Time and circumstances have changed. One hundred years ago folks pretty much lived their entire lives in one place. Today the average person lives at five different addresses in their lifetime, and for many of us, leaving home after high school or college is a rite of passage. Air travel and employment can take the adventurous to foreign locales. Even for those of us who live in the same house for decades, we cannot name more than four or five families on our block, if that. With this new paradigm of seclusion and privacy comes the jarring possibility that we do not know our neighbors. This can prove detrimental, as you’ll soon see.
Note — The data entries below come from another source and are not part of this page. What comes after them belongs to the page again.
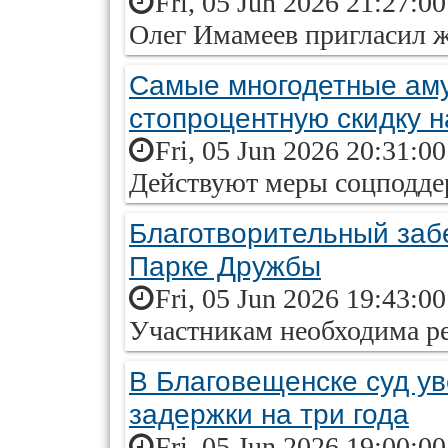
Fri, 05 Jun 2026 21:27:0
Олег Имамеев пригласил ж
Самые многодетные аму
стопроцентную скидку 
Fri, 05 Jun 2026 20:31:0
Действуют меры соцподд
Благотворительный заб
Парке Дружбы
Fri, 05 Jun 2026 19:43:0
Участникам необходима р
В Благовещенске суд ув
задержки на три года
Fri, 05 Jun 2026 19:00:0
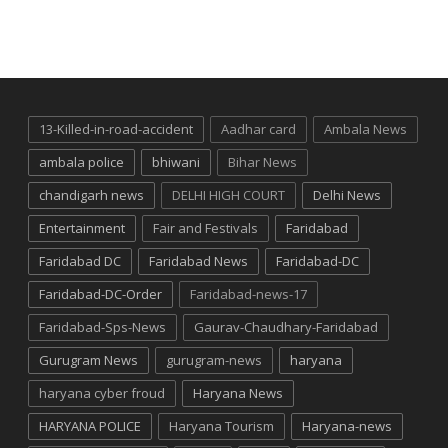
13-Killed-in-road-accident
Aadhar card
Ambala News
ambala police
bhiwani
Bihar News
chandigarh news
DELHI HIGH COURT
Delhi News
Entertainment
Fair and Festivals
Faridabad
Faridabad DC
Faridabad News
Faridabad-DC
Faridabad-DC-Order
Faridabad-news-17
Faridabad-Sps-News
Gaurav-Chaudhary-Faridabad
Gurugram News
gurugram-news
haryana
haryana cyber froud
Haryana News
HARYANA POLICE
Haryana Tourism
Haryana-news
See Something? What to Do Before You Say Something
How many of us have turned on the news and seen stories about criminal activities in a residential neighborhood? Usually these broadcasts include interviews with neighbors who profess to have no knowledge of the sinister activities going on virtually under their noses. In fact, most declare that the neighbors in question kept to themselves, or were very polite, or betrayed none of what anyone would expect someone capable of a capital offense to resemble. Still others observed and wondered about the goings on next door, but were afraid to come forward and contact the authorities because they feared reprisal. If you are remotely curious about your neighbors, or want to know if there is something they might be hiding, first try Googling their name. If nothing of interest comes up, dig deeper. Visit kiwisearches.com. This site provides more in-depth information about an individual including previous addresses, family members, their phone number, possible criminal history, information about their finances, the properties they own, and more.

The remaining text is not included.